Task statement:
Every entry that follows must be written out exactly, apart from its pictures.

Stored data:
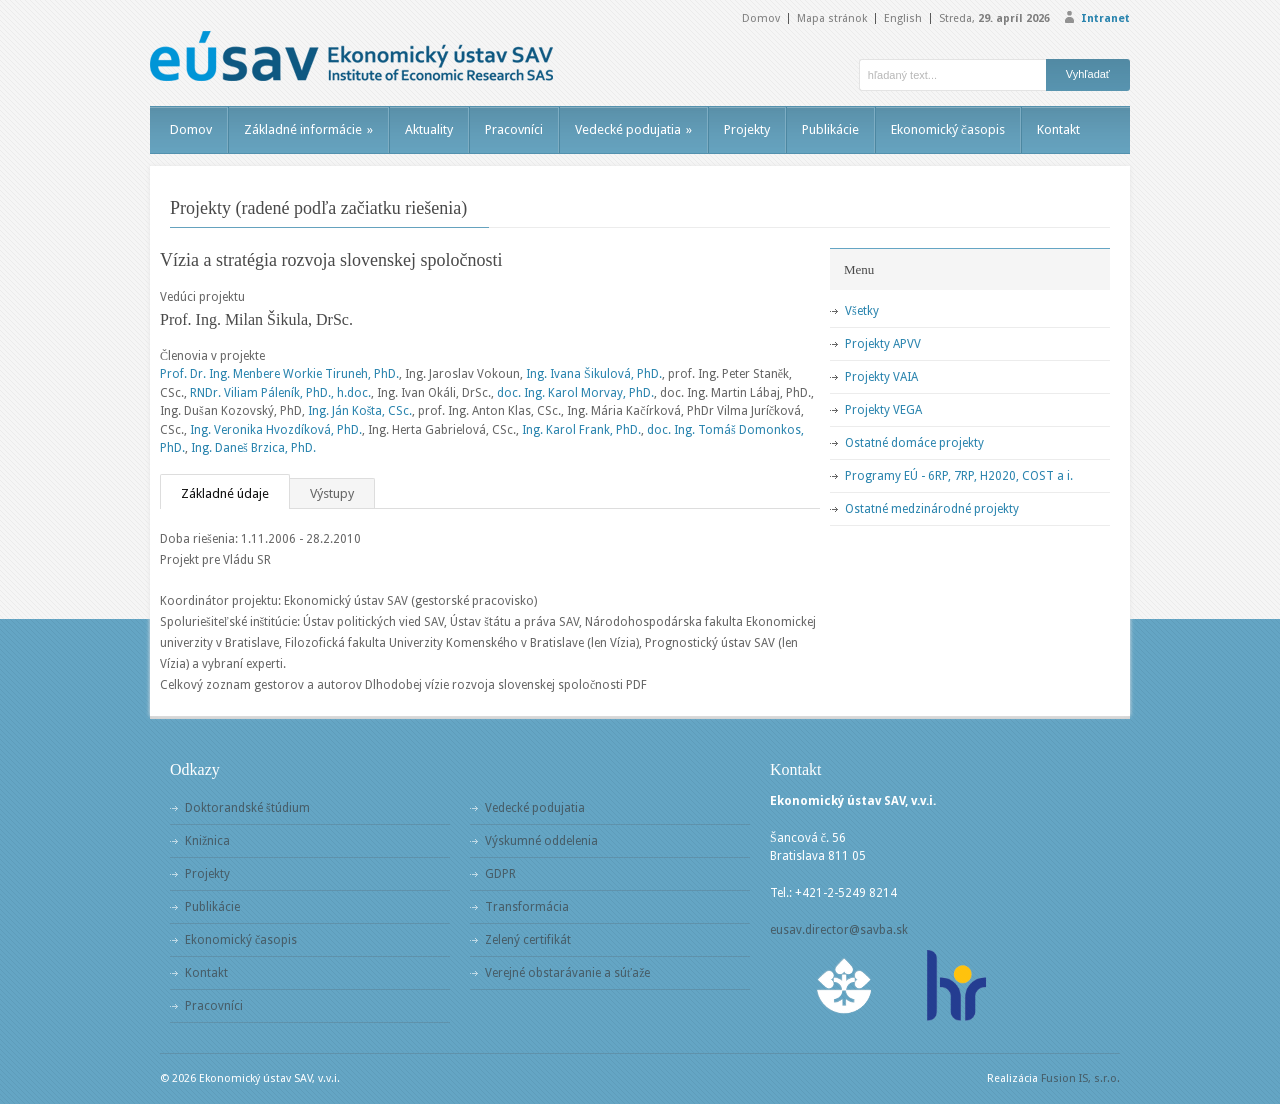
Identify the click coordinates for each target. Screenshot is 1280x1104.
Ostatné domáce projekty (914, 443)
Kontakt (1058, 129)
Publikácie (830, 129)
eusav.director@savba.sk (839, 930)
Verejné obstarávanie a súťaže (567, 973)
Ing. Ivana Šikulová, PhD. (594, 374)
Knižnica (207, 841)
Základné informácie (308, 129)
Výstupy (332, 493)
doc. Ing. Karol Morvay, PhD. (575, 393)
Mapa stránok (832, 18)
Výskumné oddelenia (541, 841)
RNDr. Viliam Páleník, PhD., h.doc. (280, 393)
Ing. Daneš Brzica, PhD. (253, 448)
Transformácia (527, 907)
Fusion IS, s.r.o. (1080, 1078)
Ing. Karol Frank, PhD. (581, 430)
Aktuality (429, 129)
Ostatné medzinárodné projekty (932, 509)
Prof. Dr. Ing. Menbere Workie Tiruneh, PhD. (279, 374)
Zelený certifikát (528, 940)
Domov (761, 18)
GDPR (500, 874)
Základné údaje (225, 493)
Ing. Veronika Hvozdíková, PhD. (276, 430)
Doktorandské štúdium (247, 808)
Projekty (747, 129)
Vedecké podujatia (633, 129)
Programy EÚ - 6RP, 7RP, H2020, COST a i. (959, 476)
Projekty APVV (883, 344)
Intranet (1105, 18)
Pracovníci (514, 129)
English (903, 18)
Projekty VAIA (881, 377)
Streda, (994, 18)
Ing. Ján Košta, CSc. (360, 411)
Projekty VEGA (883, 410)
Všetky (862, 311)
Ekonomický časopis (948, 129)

Answer to this problem:
Identify the click coordinates for each target. Screenshot is 1280x1104.
Ostatné domáce projekty (914, 443)
Kontakt (1058, 129)
Publikácie (830, 129)
eusav.director@savba.sk (839, 930)
Verejné obstarávanie a súťaže (567, 973)
Ing. Ivana Šikulová, PhD. (594, 374)
Knižnica (207, 841)
Základné informácie (308, 129)
Výstupy (332, 493)
doc. Ing. Karol Morvay, PhD. (575, 393)
Mapa stránok (832, 18)
Výskumné oddelenia (541, 841)
RNDr. Viliam Páleník, PhD., h.doc. (280, 393)
Ing. Daneš Brzica, PhD. (253, 448)
Transformácia (527, 907)
Fusion IS, s.r.o. (1080, 1078)
Ing. Karol Frank, PhD. (581, 430)
Aktuality (429, 129)
Ostatné medzinárodné projekty (932, 509)
Prof. Dr. Ing. Menbere Workie Tiruneh, PhD. (279, 374)
Zelený certifikát (528, 940)
Domov (761, 18)
GDPR (500, 874)
Základné údaje (225, 493)
Ing. Veronika Hvozdíková, PhD. (276, 430)
Doktorandské štúdium (247, 808)
Projekty (747, 129)
Vedecké podujatia (633, 129)
Programy EÚ - 6RP, 7RP, H2020, COST a i. (959, 476)
Projekty APVV (883, 344)
Intranet (1105, 18)
Pracovníci (514, 129)
English (903, 18)
Projekty VAIA (881, 377)
Streda, (994, 18)
Ing. Ján Košta, CSc. (360, 411)
Projekty VEGA (883, 410)
Všetky (862, 311)
Ekonomický časopis (948, 129)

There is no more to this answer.